Long Haul Flights: 5 Tips to Ease the Pain

07/11/2019

This post was originally posted on the 4th of July 2015 and updated on the 7th of November 2019

You’re going to be jammed into an aluminium tube with 500 strangers, confined to a 76cm x 91cm space for 18 hours. So let’s face it, a long flight is unlikely to be one of the most comfortable parts of your holiday to Australia or any other part of the world.

Here are 5 tips to ease the pain on your next long haul flight:

1| Book a decent seat

Most airlines allow you to select your seat well in advance of the flight through their website.

Bulkhead seats and seats in the emergency exit row are usually quite popular, but besides giving you extra leg room they are right by the toilets and the legroom in the seat nearest the side of the plane is compromised because part of the door juts out. Bulkhead seats are also good as there is no one in front of you to recline a seat into your space. But it is also the row most often used by parents with babies. Every time I flew with a baby this was the allocated seat in order to get a bassinet for the baby to sleep in.

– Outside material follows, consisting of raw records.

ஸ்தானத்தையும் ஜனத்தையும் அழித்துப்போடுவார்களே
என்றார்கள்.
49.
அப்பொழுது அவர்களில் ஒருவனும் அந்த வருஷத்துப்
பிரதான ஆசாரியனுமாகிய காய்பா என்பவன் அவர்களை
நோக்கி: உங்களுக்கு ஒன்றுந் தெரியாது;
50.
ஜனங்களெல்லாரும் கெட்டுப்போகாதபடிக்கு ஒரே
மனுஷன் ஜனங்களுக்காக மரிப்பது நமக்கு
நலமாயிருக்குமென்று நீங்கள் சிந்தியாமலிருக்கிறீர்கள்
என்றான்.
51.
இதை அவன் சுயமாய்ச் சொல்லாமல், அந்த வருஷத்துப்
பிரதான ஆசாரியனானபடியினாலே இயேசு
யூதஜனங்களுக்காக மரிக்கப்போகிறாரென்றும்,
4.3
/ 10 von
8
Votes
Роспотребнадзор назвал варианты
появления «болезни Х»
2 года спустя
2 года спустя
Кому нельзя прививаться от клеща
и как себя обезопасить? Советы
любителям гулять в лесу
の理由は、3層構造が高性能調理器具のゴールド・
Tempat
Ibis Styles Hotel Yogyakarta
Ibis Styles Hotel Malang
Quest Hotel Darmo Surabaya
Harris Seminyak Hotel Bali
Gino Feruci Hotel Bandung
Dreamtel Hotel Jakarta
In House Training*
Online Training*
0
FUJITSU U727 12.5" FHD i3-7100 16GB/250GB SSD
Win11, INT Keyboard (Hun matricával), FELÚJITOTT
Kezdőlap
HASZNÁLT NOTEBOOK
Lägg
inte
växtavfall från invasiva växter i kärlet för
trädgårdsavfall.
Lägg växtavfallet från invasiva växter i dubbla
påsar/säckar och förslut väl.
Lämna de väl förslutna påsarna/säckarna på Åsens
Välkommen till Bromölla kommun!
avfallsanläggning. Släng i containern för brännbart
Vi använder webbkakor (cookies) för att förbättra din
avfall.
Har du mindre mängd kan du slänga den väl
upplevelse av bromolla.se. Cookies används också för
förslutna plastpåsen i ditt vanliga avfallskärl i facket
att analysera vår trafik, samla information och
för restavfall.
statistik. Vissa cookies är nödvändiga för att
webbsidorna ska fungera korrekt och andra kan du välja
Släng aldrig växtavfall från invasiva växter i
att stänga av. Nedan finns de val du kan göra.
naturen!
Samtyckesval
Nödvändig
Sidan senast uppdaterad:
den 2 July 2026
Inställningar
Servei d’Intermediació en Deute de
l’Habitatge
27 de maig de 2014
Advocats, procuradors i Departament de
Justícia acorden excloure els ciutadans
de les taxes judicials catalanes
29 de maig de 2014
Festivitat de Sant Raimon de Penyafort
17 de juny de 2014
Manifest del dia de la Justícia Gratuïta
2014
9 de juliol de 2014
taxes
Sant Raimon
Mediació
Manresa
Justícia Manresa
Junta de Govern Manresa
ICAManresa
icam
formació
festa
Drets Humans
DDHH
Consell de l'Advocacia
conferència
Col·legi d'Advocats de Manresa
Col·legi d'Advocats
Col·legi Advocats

If you have time, check out Seat Guru which provides annotated guides to seat locations, pitches, plans and entertainment systems for the world’s airlines. It’s a great resource to check out!

2| Fly east to west

This will work only if you are travelling around the world, but it is a strategy worth considering for those flying from Europe to Australia, when a round-the-world ticket may be the same price as a normal return, or only slightly more expensive.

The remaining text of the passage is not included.